Furthermore now that she had embarrassed herself again with the elephant dung incident and her resultant loss of status in her proper Irish community, she found herself even more depressed. To top it all off a crowning blow then struck her when she overheard her rejuvenated husband Mick’s loud phone conversation with his buddy Skibooch O’Faolain. They were talking so loud she could even hear Skibooch.. Brigit now fretted over how she would ever reign in her oversexed husband, now that he had a dose of Irish Viagra. Her recollection of the conversation went something like this:

“Hey Mick, I had the most amazing dream last night. There I was at Seabreeze with Father O’Doul. We each had $100 in our pockets that we were given by my mother. And the most amazing thing. There were no lines. We went on all the rides, and ate as much ice cream and candy as we wanted. I had the time of my life.”

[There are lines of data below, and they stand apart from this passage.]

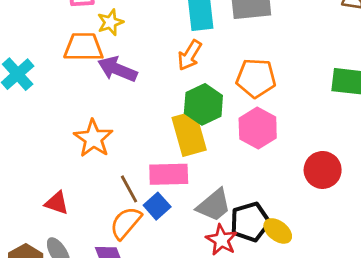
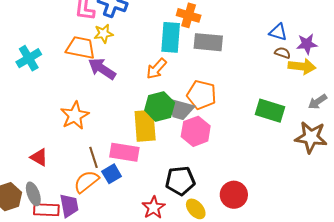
red circle: (323, 170) -> (234, 195), moved
gray trapezoid: (214, 205) -> (180, 109), moved, turned 44
black pentagon: (250, 222) -> (180, 181), moved

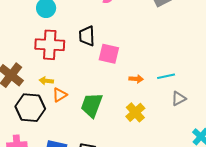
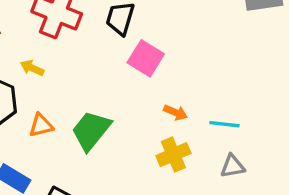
orange triangle: (60, 95) -> (41, 125), moved
yellow cross: (135, 112) -> (173, 155), moved

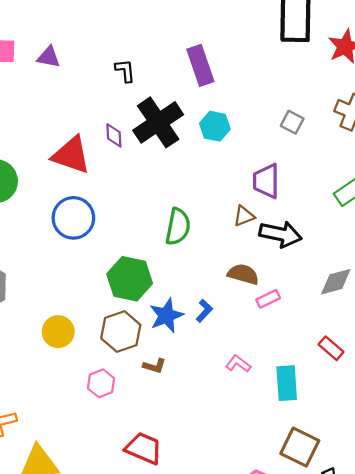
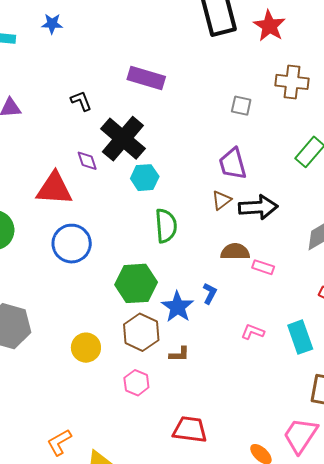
purple rectangle: (200, 65) -> (146, 78), turned -39
cyan hexagon: (215, 126) -> (145, 178), moved
pink rectangle: (268, 299) -> (263, 267), turned 60

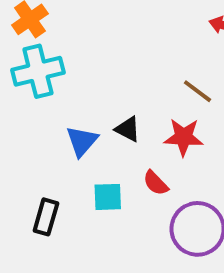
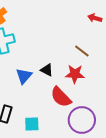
red semicircle: (156, 183) -> (61, 97), size x1.6
cyan square: (108, 197) -> (32, 124), moved

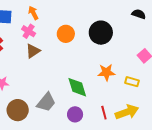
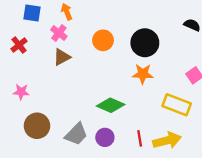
orange star: (106, 72) -> (143, 74), moved
yellow rectangle: (132, 82) -> (177, 105), size x1.6
green diamond: (77, 87) -> (111, 105), turned -55
gray trapezoid: (46, 102) -> (76, 134), moved

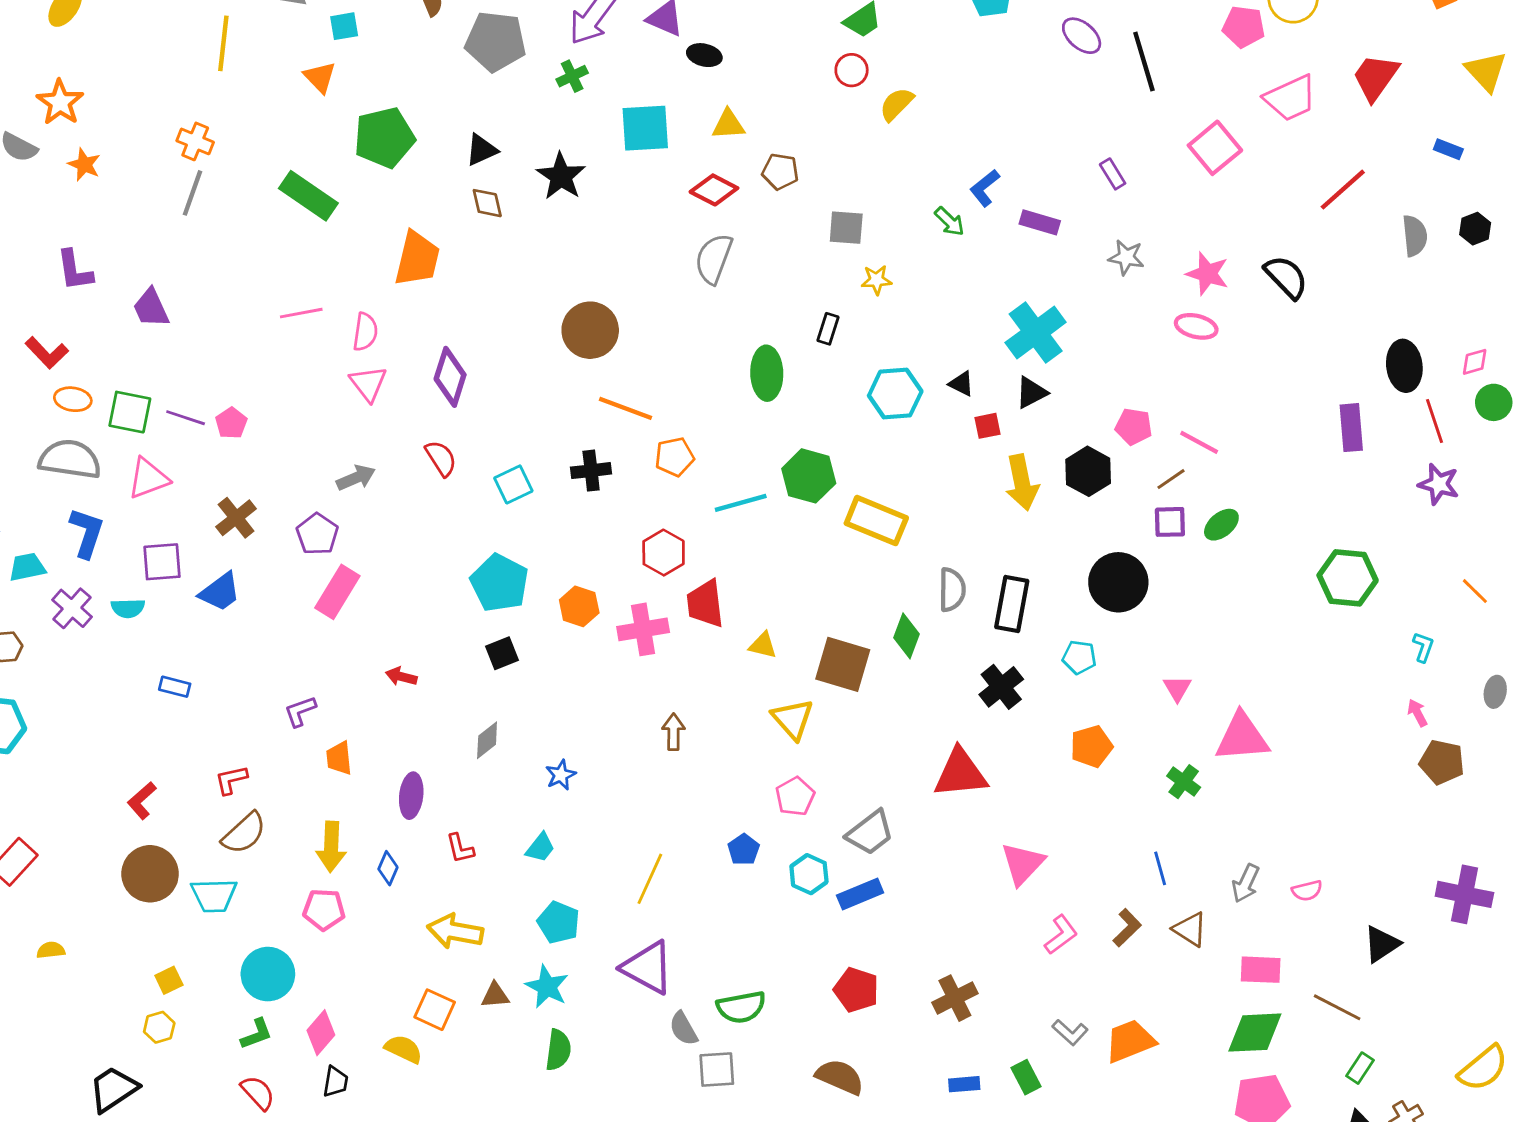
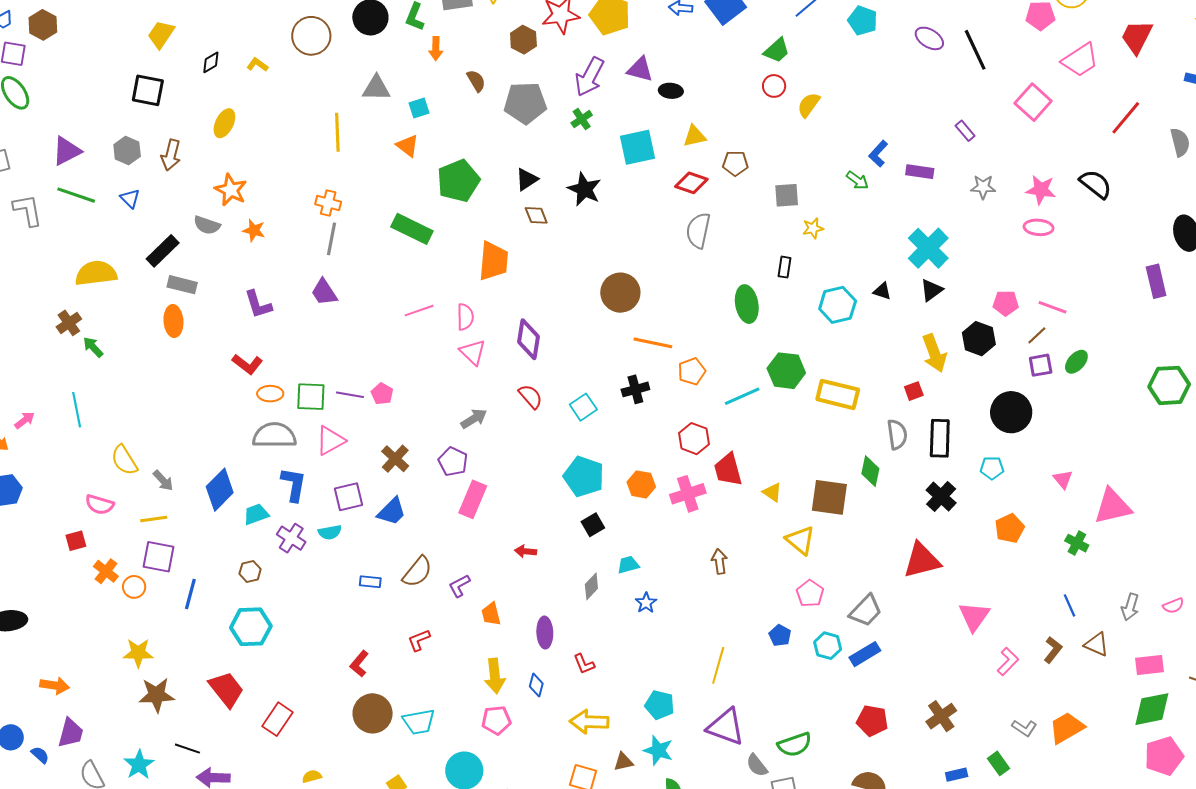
purple trapezoid: (151, 308) -> (324, 292), moved
red square: (987, 426) -> (914, 391), moved
yellow triangle: (763, 645) -> (772, 492), turned 30
brown semicircle: (244, 833) -> (417, 572), moved
cyan trapezoid: (540, 847) -> (628, 565), moved, turned -135

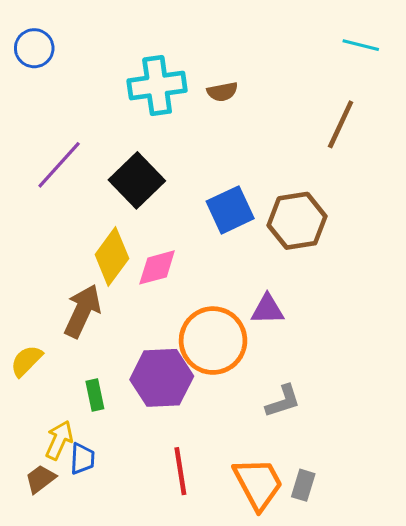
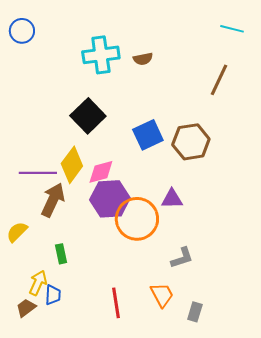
purple line: (59, 165) -> (38, 173), moved, turned 48
purple hexagon: (162, 378) -> (110, 199), moved
orange trapezoid: (258, 484) -> (162, 295), moved, size x0.7

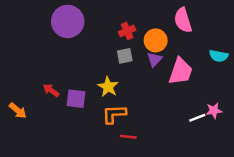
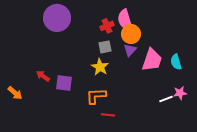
pink semicircle: (183, 20) -> (125, 20), moved
cyan semicircle: (219, 56) -> (176, 62), moved, turned 63
yellow star: (108, 87) -> (100, 67), moved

Mick then said, “Hey Skibooch, I had a great dream last night, too. No sooner did I get into bed, when I hear this knock on the door. I opened it and there stood Marilyn Monroe in a flimsy see through white dress. I was really beat from my recent nooner with Brigit at Starbucks, but this was the opportunity of a lifetime, so I asked her to come in. We made love and it was fabulous. And boy was I ready to sleep after that. “

“What a wonderful dream,” pipes Skibooch.

bath-towel“Wait, it’s not over. After Marilyn left, I had just put my head down, when there was another knock at the door. I dragged myself out of bed, and there stood Sofia Loren in a bathrobe. Without a word she dropped the bathrobe, and as exhausted as I was, I dragged myself into bed and it was absolutely incredible. “

Skibooch laughs: “Then you went to sleep?”

“I wanted to,” said Mick, “But there was another knock at the door.”

“Let me guess. Dolly Parton in a towel?”

“Close. It was Raquel Welch in a negligee,”

“And you did it again?”

“Believe me I wanted to, but I just couldn’t. Too tired. She was so disappointed.”

“So you closed the door on Raquel Welch, did you? Some friend you turned out to be! Why didn’t you call me?”

“I did. But your mother said you had gone to Seabreeze?